"This is the uprising of the working class," said a London anarchist taking a momentary break from smashing things last Monday. "We're redistributing the wealth." Said another, "[We're showing] the rich we can do what we want."
If you have been keeping up with the news from Britain, then you know who bears the blame for this: conservatives!
The "deep cutbacks in social programs" made by the government of Prime Minister David Cameron "have hit the country's poor especially hard," reported a major U.S. newspaper, "including large numbers of the minority youths who have been at the forefront of the unrest."
The "unrest." Nice touch.
This line has been trotted out by others—most notoriously "Red Ken" Livingstone, the former mayor of London. As well as a London MP who cited "disillusionment." And an analysis on Salon that blamed "youth unemployment." And NPR ("The unrest has spread, apparently spurred by anger over the high cost of living" as well as economic "disparity"). And The Washington Post's Courtland Milloy (the rioters are "striking out in anger over the theft of their futures").
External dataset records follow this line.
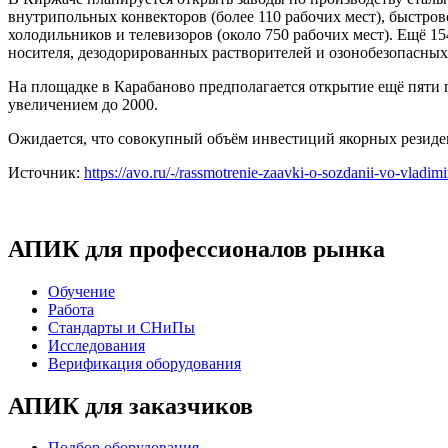
внутрипольных конвекторов (более 110 рабочих мест), быстров
холодильников и телевизоров (около 750 рабочих мест). Ещё 15
носителя, дезодорированных растворителей и озонобезопасных
На площадке в Карабаново предполагается открытие ещё пяти п
увеличением до 2000.
Ожидается, что совокупный объём инвестиций якорных резиден
Источник:
https://avo.ru/-/rassmotrenie-zaavki-o-sozdanii-vo-vladi
АПИК для профессионалов рынка
Обучение
Работа
Стандарты и СНиПы
Исследования
Верификация оборудования
АПИК для заказчиков
Подбор оборудования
A scholar at Johns Hopkins blames "austerity cuts." So does The New York Times: "Economic malaise and cuts in spending and services instituted by the Conservative-led government have been recurring flashpoints for months." Reuters says a "sense of disenchantment" is shared by a "generation of young people with opportunities that fall well short of their aspirations." And—
Well, you get the point: Yes, the hooligans have destroyed family businesses, trashed London institutions, sent millions of real and sweat equity up in flames, inflicted misery on thousands of innocent people. But one mustn't judge too harshly. One must try to understand. And to mollify.
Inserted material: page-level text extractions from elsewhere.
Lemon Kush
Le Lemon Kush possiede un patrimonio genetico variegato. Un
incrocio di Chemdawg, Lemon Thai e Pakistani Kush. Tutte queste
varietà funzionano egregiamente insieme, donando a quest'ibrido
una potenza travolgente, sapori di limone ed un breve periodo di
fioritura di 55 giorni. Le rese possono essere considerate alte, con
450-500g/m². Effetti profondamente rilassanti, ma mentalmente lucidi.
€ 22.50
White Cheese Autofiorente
You hear that sort of flummery a lot.
Or at least you hear it when the perpetrators of mayhem are objects of liberal approval. Labor unions, demonstrators against global free-trade agreements, environmentalist activists—they have legitimate grievances that must be addressed. The blind rage of young people in working-class neighborhoods is the product of socioeconomic conditions. They should not be held responsible for their actions—the people who created the conditions should be held responsible. (David Cameron, this means you.)
Funny thing, though: You didn't hear that sort of guff in 2009, when middle-class conservatives turned up at town halls across the country to vent about health-care reform. Back then, the town-hall events were filled with "angry, sign-carrying mobs," wrote Politico, which lamented the way constituents were "shouting criticism" at members of Congress. Signs and criticism: Oh my!
"Angry mobs" were trying to "destroy president Obama," fumed Democratic Party leaders back then. "This is something new and ugly," seethed Paul Krugman of The New York Times, which described the town hall events as "brutal." No one seemed interested in the root causes of the sign-wavers' agitation then. You didn't hear much about the "disillusionment" and "disenchantment" of Tea Party protesters who marched on Washington in September 2009, and again the following March.
To be fair, after the Taxpayer March on Washington on 9/12, Reuters did pause to wonder what the source of public anger was: "Protests Against Obama: Race or Policy?" it asked, noting how "former President Jimmy Carter said out loud what Democrats had been whispering for a while, that the protests against the country's first black president are tinged with racism."
When conservatives wave signs, it's not "unrest" caused by a "sense of disenchantment." It's because they're bigots. Society as a whole is not to blame; they are, individually. They need an attitude adjustment. When violent mobs of young people burn down a city, though, they are not individually responsible—society as a whole is (or at least that part of society that ostensibly ticked them off). They don't need an attitude adjustment: conservatives do.
Memo to Britain's ruling party: Look what you made those poor kids do!
This neat bit of rhetorical jiu-jitsu ensures that, no matter what happens, one side is always to blame.